Data from: Canis STR-seq: A universal approach for non-invasive genetic monitoring of wolves and coyotes
Data files
Apr 02, 2026 version files 3.59 GB
-
README.md
3.81 KB
-
SatAnalyzerInputFiles.zip
3.59 GB
Abstract
Population genetic studies have traditionally relied on data from short tandem repeat (STR) markers, known as microsatellites, to produce individual genotypes used in population genetics research. However, size fragment analysis from traditional capillary electrophoresis presents scoring challenges and limits data comparisons among labs. Here, we present a new cost-effective, universal microsatellite genotype-by-sequencing assay for Canis species that allows for unambiguous allele calls, flags homoplasy for more accurate assignment tests and estimates of diversity, and improves genotyping output from low-template DNA. We note size homoplasy in 18 of 26 loci, with the number of alleles being 32% higher in the dataset that included sequence mutations (Namut=334) compared to the dataset based on size alone (Nalen=253). Bayesian cluster analysis was similar for both datasets, although 63 of 83 samples had higher assignment values to their primary cluster when mutations were considered. We document and code a list of sequence mutations associated with each locus and propose a framework for building an accessible, universal STR dataset for wolves, coyotes, and dogs that improves cluster assignments and admixture estimates in a system with complex demography and hybridization patterns. Overall, the assay provides an improved method of genetic monitoring for improved conservation of wolf populations.

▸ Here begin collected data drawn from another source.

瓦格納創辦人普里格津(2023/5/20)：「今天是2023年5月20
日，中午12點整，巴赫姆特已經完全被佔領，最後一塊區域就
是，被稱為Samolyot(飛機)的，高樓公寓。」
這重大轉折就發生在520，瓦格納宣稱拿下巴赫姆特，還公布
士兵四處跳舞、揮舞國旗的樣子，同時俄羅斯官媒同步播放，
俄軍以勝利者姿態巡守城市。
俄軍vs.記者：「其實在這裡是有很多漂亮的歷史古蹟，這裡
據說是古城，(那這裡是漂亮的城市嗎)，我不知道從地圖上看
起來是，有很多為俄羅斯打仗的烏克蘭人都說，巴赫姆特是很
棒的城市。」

Dataset DOI: 10.5061/dryad.02v6wwqgb
Description of the data and file structure
We amplified 33 autosomal microsatellite markers and the Amelogenin sex marker in a single PCR followed by indexing of individual Canis tissue/scat samples (in separate runs) with Nextera XT unique dual indexes followed by sequencing on an Illumina MiSeq platform.
Prior to amplification, tissue samples were standardized to include 5ng in the PCR, and scat samples were screened for sufficient nuclear DNA by amplification at a microsatellite primer and visualization against known standards on an agarose gel.
Five of the 33 markers were removed from the analysis, leaving 26 markers for routine genotyping. The raw data includes all 33 markers.
The data file includes input files to run Seq2Sat / SatAnalyzer with the raw data provided.
Files and variables
File: SatAnalyzerInputFiles.zip
Description: This .zip file includes raw sequence data and input files for genotyping the data in Seq2Sat / SatAnalyzer.
- CanisSTRseq_Run04_Tissue_Fastq.zip
- Tissue samples: raw demultiplexed paired-end (2 x 150 bp) output data from Illumina MiSeq Standard v2 kit;
- sequence identifiers appear before the first underscore and are Tissue Sample IDs (see Supplemental Tables published with manuscript).
- e.g,. CAN003735_S12_L001_R1_001.fastq.gz and CAN003735_S12_L001_R2_001.fastq.gz are zipped paired-end raw sequence output for tissue sample ID "CAN0037.35."
- CanisSTRseq_Run05_Scat_Fastq.zip
- Scat samples: raw demultiplexed paired-end (2 x 150 bp) output data from Illumina MiSeq Micro v2 kit;
- sequence identifiers appear before the first underscore and are Scat Sample IDs (see Supplemental Tables published with manuscript).
- e.g.CP-2023-016_S1_L001_R1_001.fastq.gz and CP-2023-016_S1_L001_R2_001.fastq.gz are zipped paired-end raw sequence output for scat sample ID "CP-2023-016."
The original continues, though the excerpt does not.